# Spearfishing on the "O" 3/26/12



## jamesw21 (Feb 26, 2011)

Had a great day on the water. Vis was around 30-40ft. The AJ put up one hell of a fight. 20 lbs. I can't imagine shooting a very large one. Maybe Clay can put up some video later of the fight... he was up above me laughing his ass off I'm sure.


----------



## fishn4fun (May 11, 2008)

Awesome. The water looks great


----------



## coolbluestreak (Jun 27, 2011)

Nice pair ya got there!


----------



## marmidor (Mar 15, 2008)

Hell yeah brotha!! Great report!!!


----------



## Clay-Doh (Oct 2, 2007)

You better believe I was laughin my ass off!! but I did get good footage. it will end up in the next movie. You handled it like a champ though.

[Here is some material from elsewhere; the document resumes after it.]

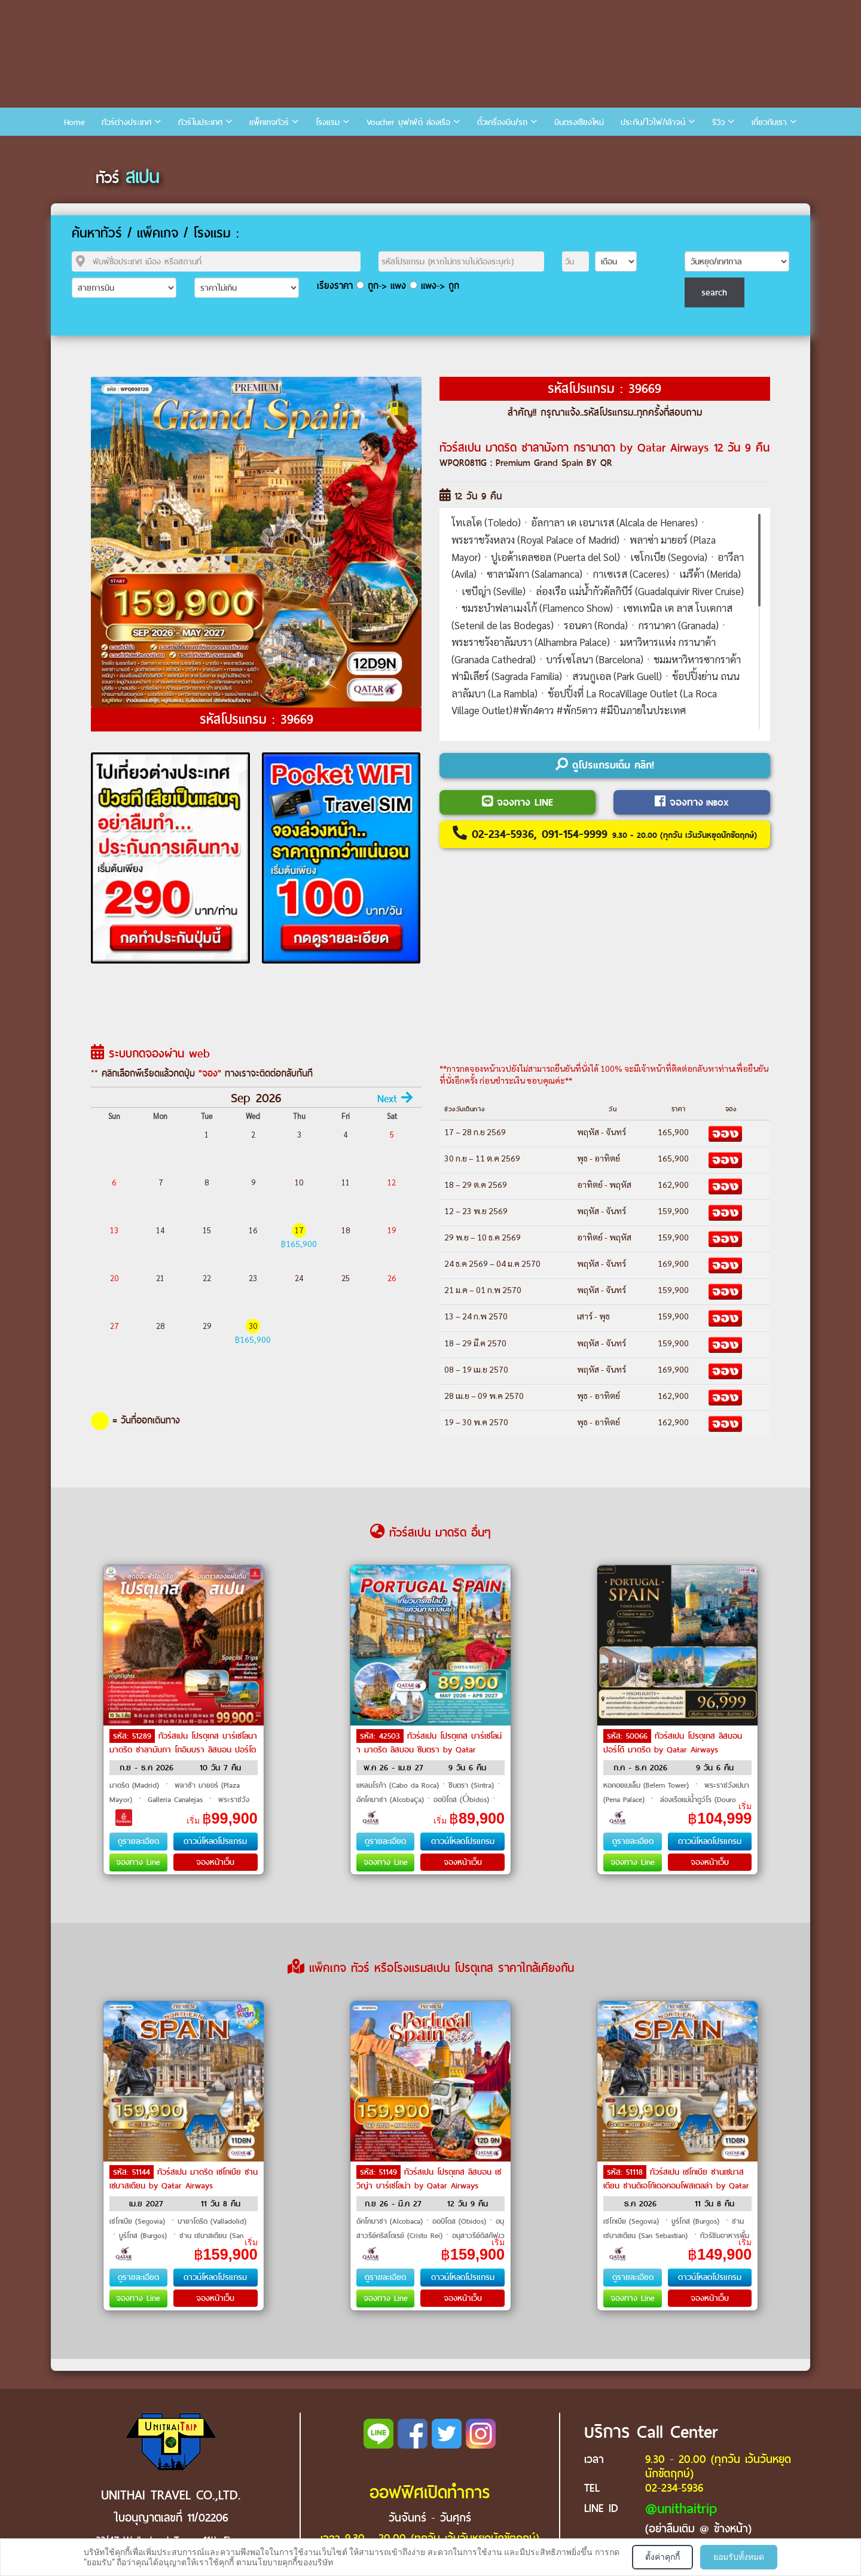 The width and height of the screenshot is (861, 2576). I want to click on Home, so click(74, 122).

Was a great crew and beautiful water. saltwater Dave and I didn't get any fish, but a day underwater is still agreat day. Water was so clear, had pods of spotted dolphin all around the boat. 
























Since the AJ's wanted nothing to do with me, I started lookin around at other stuff. Found some beautiful shells for jackie, I haven't ever seen these spiny shells this big.









Beautiful sunset on the Gulf as usual coming back in.


----------



## aquatic argobull (Mar 2, 2009)

Nice pictures and thanks for the report, gents.


----------



## Berry (Mar 8, 2011)

Damn nice looking water, looks like a sales brochure


----------



## Domtasc (Sep 18, 2009)

Awesome pics Clay-Doh. What kinda camera do you have?


----------



## Clay-Doh (Oct 2, 2007)

Those pics were taken with my girlfriends Nikon CoolPix. Just a plane ole camera!


----------